Luiz Inacio Lula da Silva's victory Sunday in Brazil's presidential election could have a substantial impact on the future of the world's largest rainforest.

Lula, who takes office on Jan. 1, made protecting the Amazon a cornerstone of his campaign following the increased destruction of the habitat under President Jair Bolsonaro.

Climate change activists celebrated Lula's victory due to his stark differences with Bolsonaro on environmental protection. After Lula's win, Marcio Astrini, the head of the Climate Observatory lobby group, said that "the nightmare is almost over."

Lula's victory comes at a tipping point for the Amazon. Deforestation has risen 64% from the start of January to the end of March compared to the same period in 2021 and nearly 2,500 square miles of the Amazon were cleared in the first half of 2022. By reducing existing foliage, environmentalists argue the area becomes more susceptible to damage caused by fires, droughts and landslides.

Since taking office in 2019, Bolsonaro pushed for mining projects in the Amazon while decreasing funding for Brazil's Environment Ministry and Ibama, the country's environmental protection agency. A staunch supporter of private industry and deregulation, Bolsonaro's administration has largely ignored illegal mining and logging that threaten the habitat. The land is also home to hundreds of indigenous tribes, who went to the streets of Brasilia in April to protest Bolosonaro's environmental policies.

At the 2021 United Nations COP26 climate summit, Brazil's government brought forward a pledge to end illegal deforestation — it accounts for 10% of global emissions — by 2028. Many were skeptical that the goal would be possible under Bolsonaro's policies.

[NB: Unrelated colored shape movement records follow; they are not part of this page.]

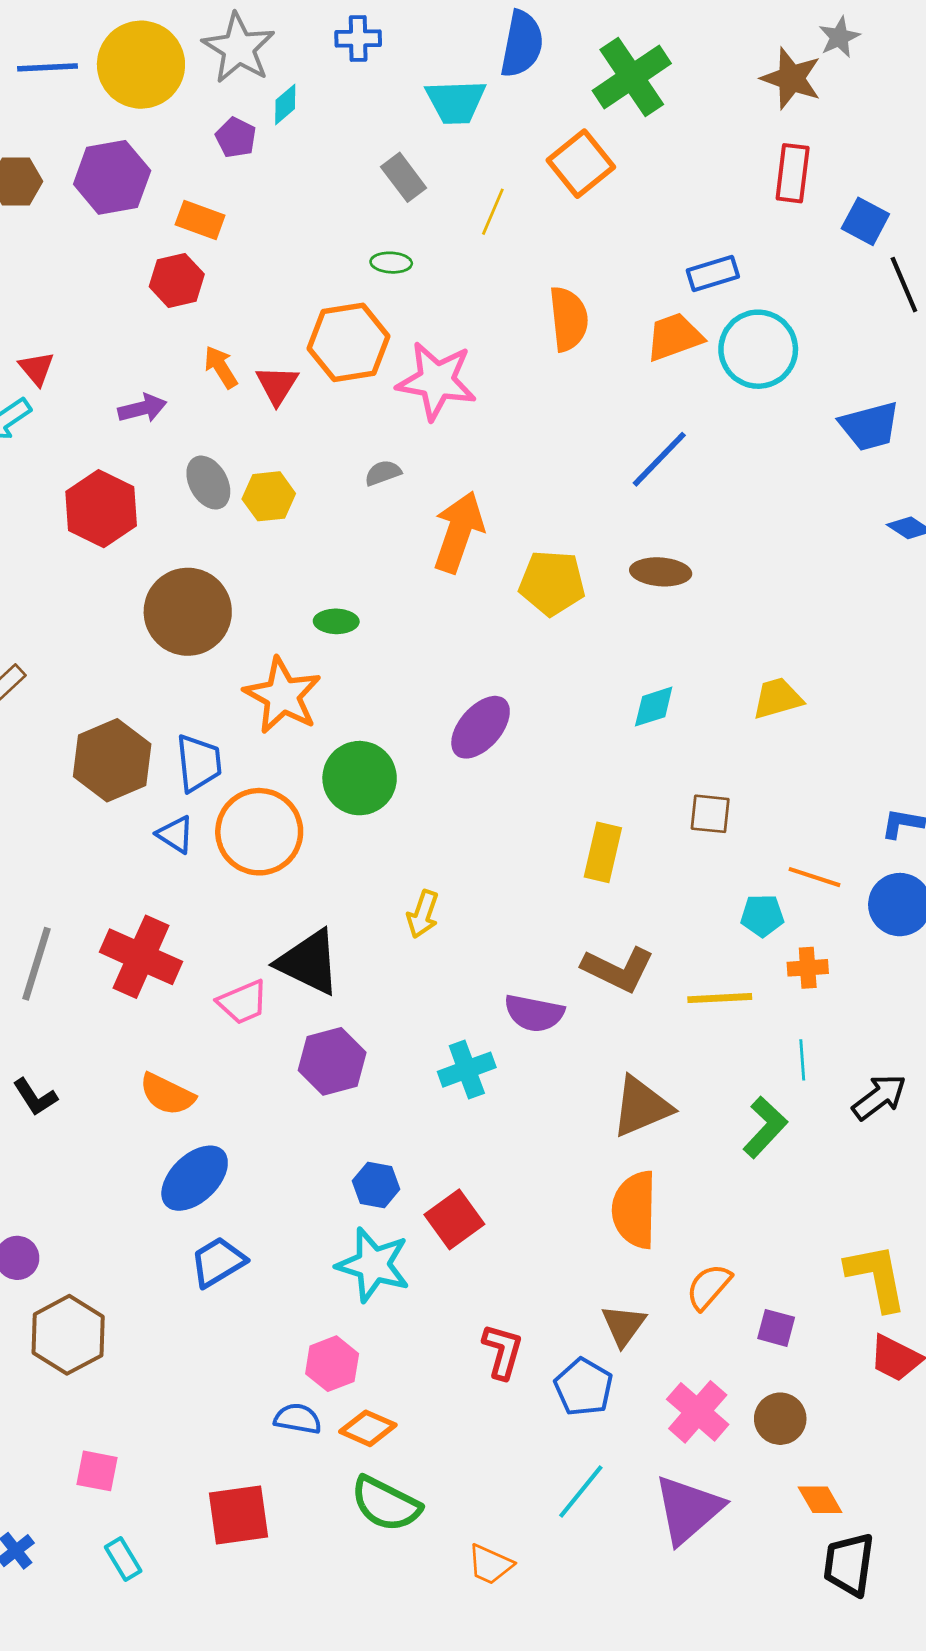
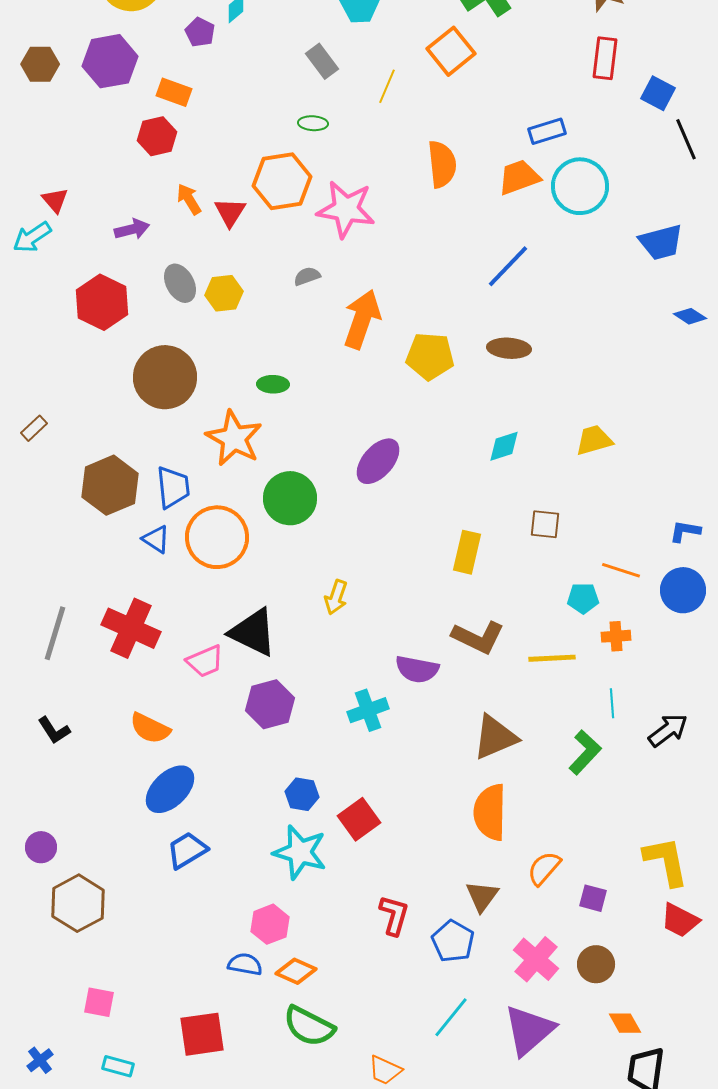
cyan rectangle: (123, 1559) -> (118, 1066), turned -44

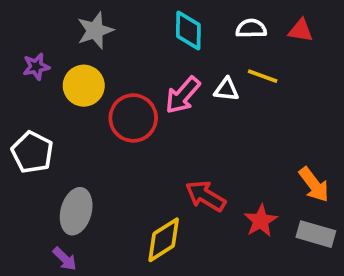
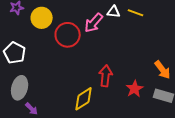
white triangle: (226, 89) -> (114, 12), moved
red arrow: (206, 196) -> (106, 76), turned 65
gray ellipse: (76, 211) -> (20, 88), moved

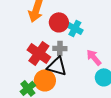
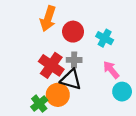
cyan cross: (75, 28) -> (105, 38), moved

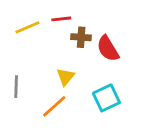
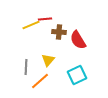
yellow line: (27, 27) -> (31, 25), moved
gray line: (16, 87) -> (26, 67), moved

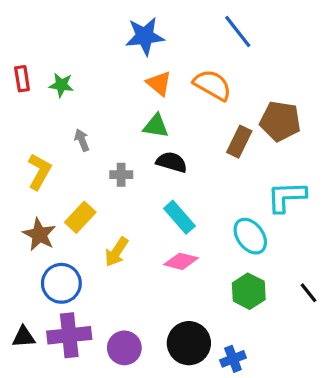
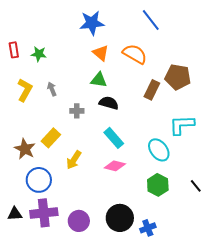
yellow L-shape: (39, 172) -> (25, 90), moved

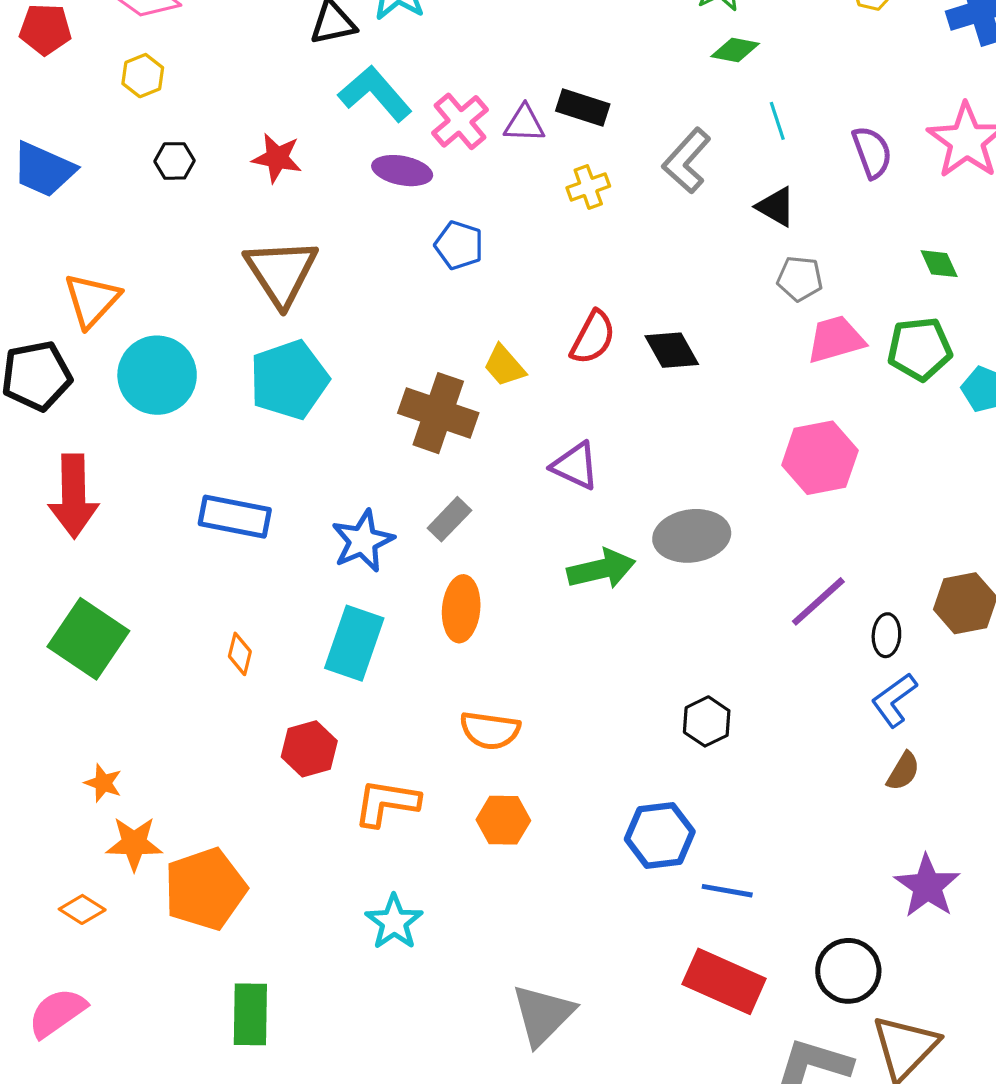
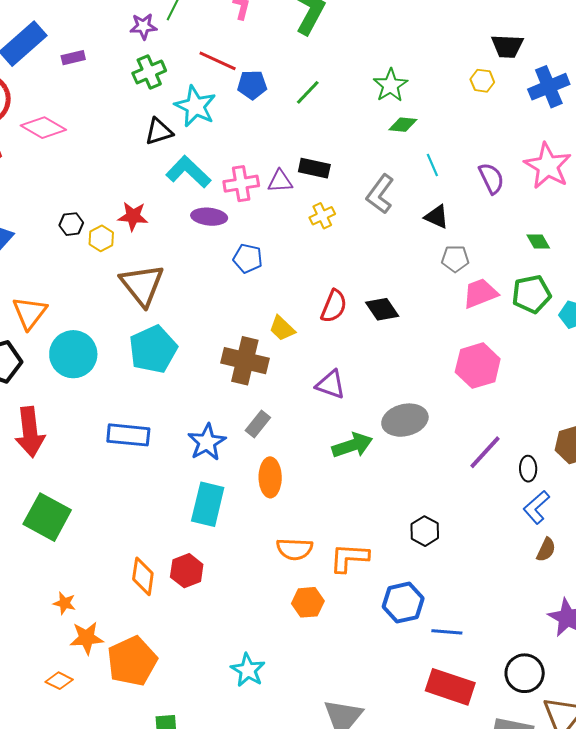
yellow hexagon: (143, 76) -> (101, 238), moved
pink cross: (460, 121) -> (241, 184), turned 36
orange diamond: (240, 654) -> (143, 576), moved, size x1.5
orange L-shape: (387, 803) -> (349, 558), moved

Lula has denounced the increased deforestation efforts and on Sunday reiterated his commitment to protecting the rainforest.

"Brazil is ready to resume its leading role in the fight against the climate crisis," Lula said from Sao Paulo, shortly after he was declared the election winner.

"Brazil and the planet need a living Amazon."

He has promised to "fight for zero deforestation," following his legacy of reducing deforestation by 80% during his time in office from 2003 to 2011. Lula is also expected to announce targets for cutting methane emissions.

Lula's ambitious environmental agenda faces hurdles from Congress, which include Bolsonaro's political allies.

World leaders praised Lula's election win as a victory in the fight against climate change.

British Prime Minister Rishi Sunak said in a tweet he looks forward to working with Lula "on the issues that matter to the UK and Brazil, from growing the global economy to protecting the planet's natural resources and promoting democratic values."

Norway's climate and environment minister said it would resume sending Brazil $573 million in protection subsidies for the Amazon after halting them when Bolsonaro began his term.